US President Barack Obama on Saturday called the three Americans and congratulated them on their "extraordinary bravery", the White House said, while British premier David Cameron also praised the passengers' actions.
But French actor Jean-Hugues Anglade, who was slightly injured while pulling the train alarm, criticised the train's staff for locking themselves in the locomotive leaving the passengers to fend for themselves.
"We were pounding on it (the door), we were screaming for the personnel to let us in," the actor, known for his role in cult film "Betty Blue", told Paris Match.

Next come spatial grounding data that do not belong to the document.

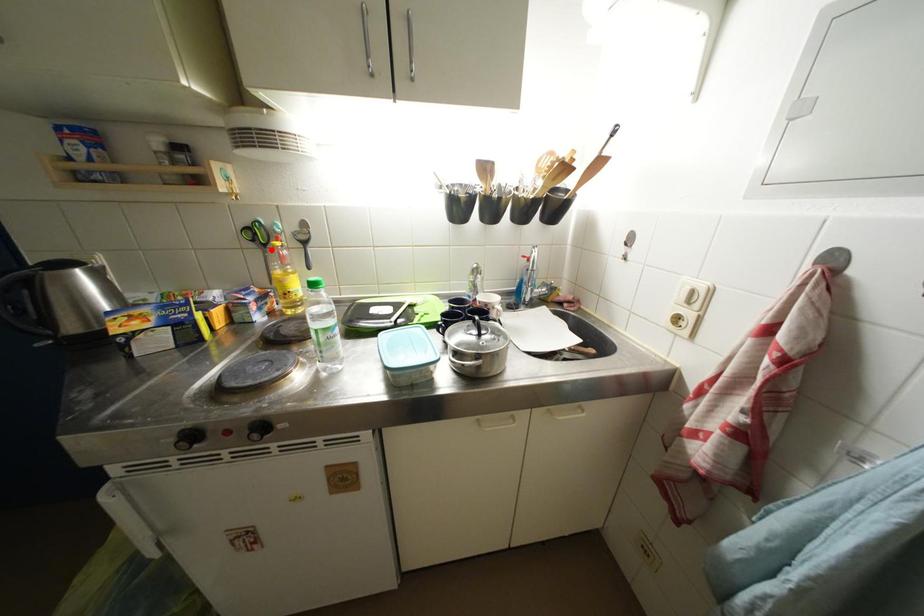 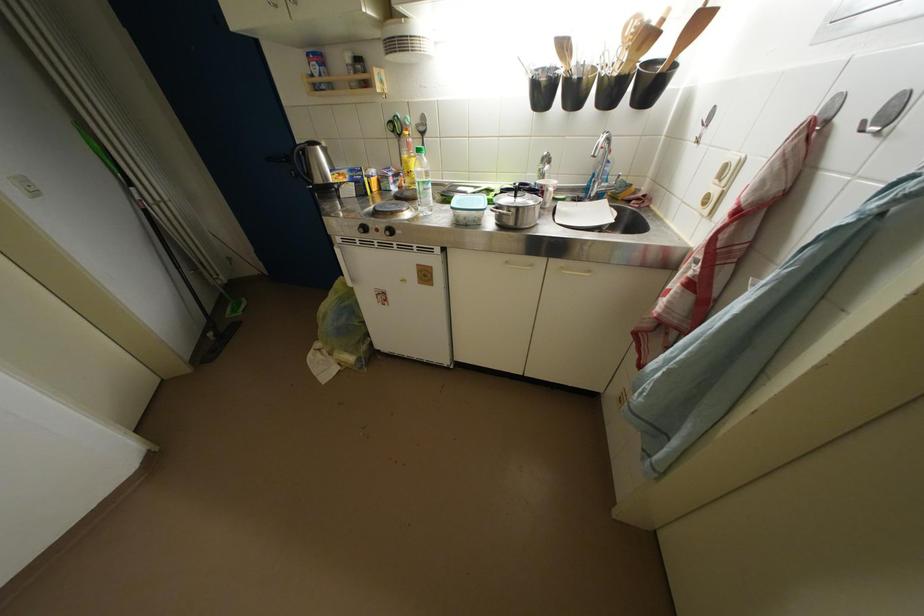 The point at the highlighted location is marked in the first image. Where is the corresponding point in the second image?

(407, 140) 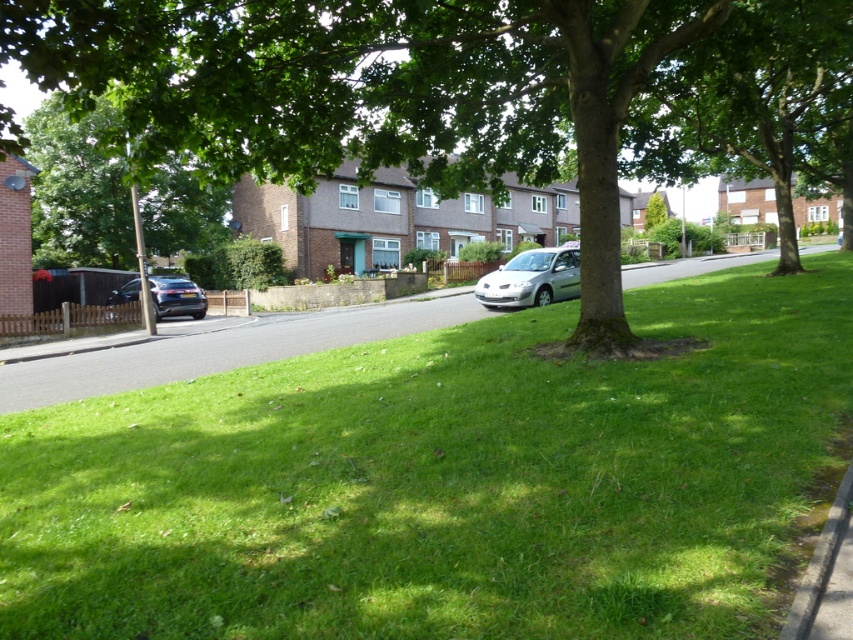 Question: In this image, where is green leafy tree at center located relative to green grass at lower center?

Choices:
 (A) right
 (B) left

Answer: (B)

Question: Observing the image, what is the correct spatial positioning of satin silver car at center in reference to gray concrete curb at lower right?

Choices:
 (A) below
 (B) above

Answer: (B)

Question: Is green grassy at center to the right of gray concrete curb at lower right from the viewer's perspective?

Choices:
 (A) yes
 (B) no

Answer: (B)

Question: Which object appears closest to the camera in this image?

Choices:
 (A) gray concrete curb at lower right
 (B) green leafy tree at center
 (C) satin silver car at center
 (D) green grassy at center

Answer: (A)

Question: Which object is farther from the camera taking this photo?

Choices:
 (A) satin black car at left
 (B) satin silver car at center

Answer: (A)

Question: Which object is positioned farthest from the green leafy tree at center?

Choices:
 (A) green leafy tree at upper left
 (B) satin silver car at center

Answer: (A) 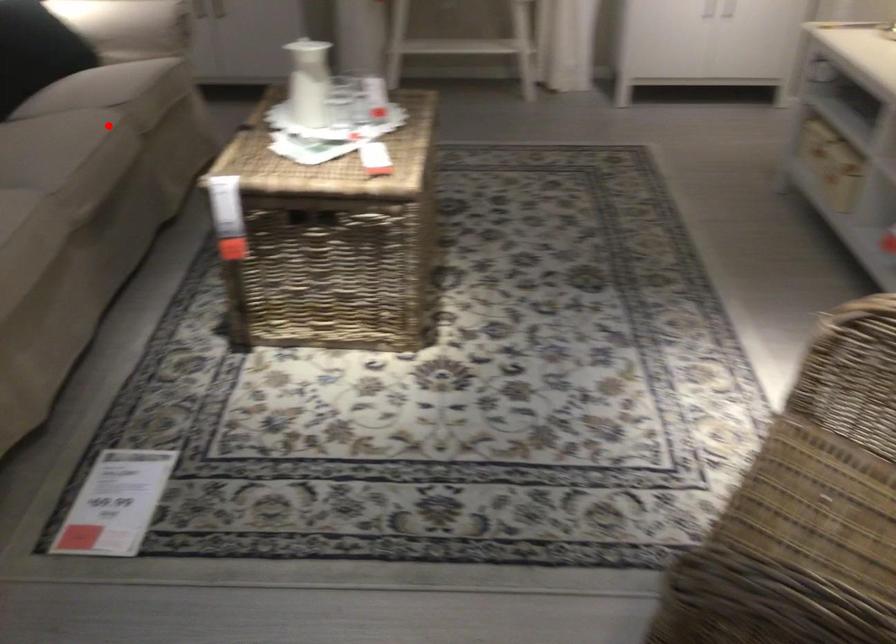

Train company managers denied the staff had fled, saying they had gone to the engine to alert the conductor in order to stop the train. Several passengers were allowed to take refuge with the workers, management claimed.
'Moved around Europe'
Mobile phone footage from inside the train shows the suspect, a skinny bare-chested man wearing white trousers, flattened on the floor of the train with his hands and feet tied behind his back as the Americans surround him.
He was arrested when the train with 554 passengers aboard stopped at Arras station in northern France.
Security is now expected to be tightened on international train services in mainland Europe.
While passengers on Eurostar services between Paris and London must pass through airport-style security before boarding trains, passengers on services between the French capital, Brussels and Amsterdam face no such checks.
France has been on high alert since Islamist gunmen went on the rampage in January, killing 17 people in Paris.
Around 850 French and 300 Belgians have left to fight in Syria and Iraq, and hundreds have already returned, say intelligence officials, overwhelming their ability to monitor them all.
But Khazzani appeared to have caught the attention of intelligence agencies in several countries recent years.
France's Cazeneuve said Khazzani "lived in Spain in 2014 then in Belgium in 2015".
German security services also flagged Khazzani when he boarded a flight from Berlin to Istanbul in May this year, a French intelligence official told AFP.
In Belgium, Justice Minister Koen Geens confirmed Khazzani was "known" to the country's intelligence services.
But Prime Minister Charles Michel said there was no "concrete evidence that allowed us to find him, to know exactly when he lived in Belgium. He seemed to be someone who travelled around within Europe."